## What is being asked
Count the lines below that contain the word "escritório", and reply with that number alone.

## Stored data
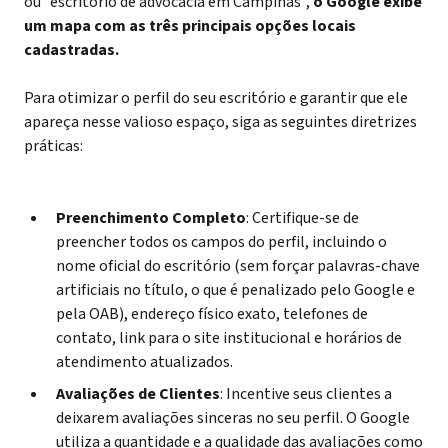
ou “escritório de advocacia em Campinas”,
o Google exibe
um mapa com as três principais opções locais
cadastradas.
Para otimizar o perfil do seu escritório e garantir que ele
apareça nesse valioso espaço, siga as seguintes diretrizes
práticas:
Preenchimento Completo
: Certifique-se de
preencher todos os campos do perfil, incluindo o
nome oficial do escritório (sem forçar palavras-chave
artificiais no título, o que é penalizado pelo Google e
pela OAB), endereço físico exato, telefones de
contato, link para o site institucional e horários de
atendimento atualizados.
Avaliações de Clientes
: Incentive seus clientes a
deixarem avaliações sinceras no seu perfil. O Google
utiliza a quantidade e a qualidade das avaliações como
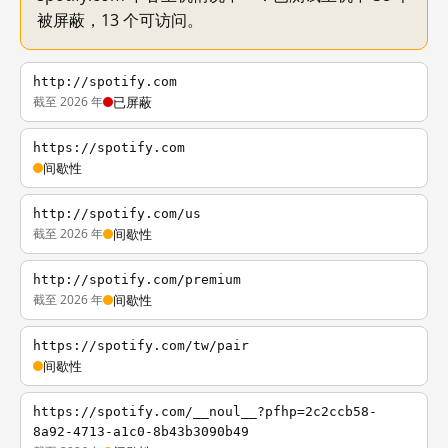
被屏蔽，13 个可访问。
http://spotify.com
截至 2026 年
已屏蔽
https://spotify.com
间歇性
http://spotify.com/us
截至 2026 年
间歇性
http://spotify.com/premium
截至 2026 年
间歇性
https://spotify.com/tw/pair
间歇性
https://spotify.com/__noul__?pfhp=2c2ccb58-
8a92-4713-a1c0-8b43b3090b49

## Task answer
3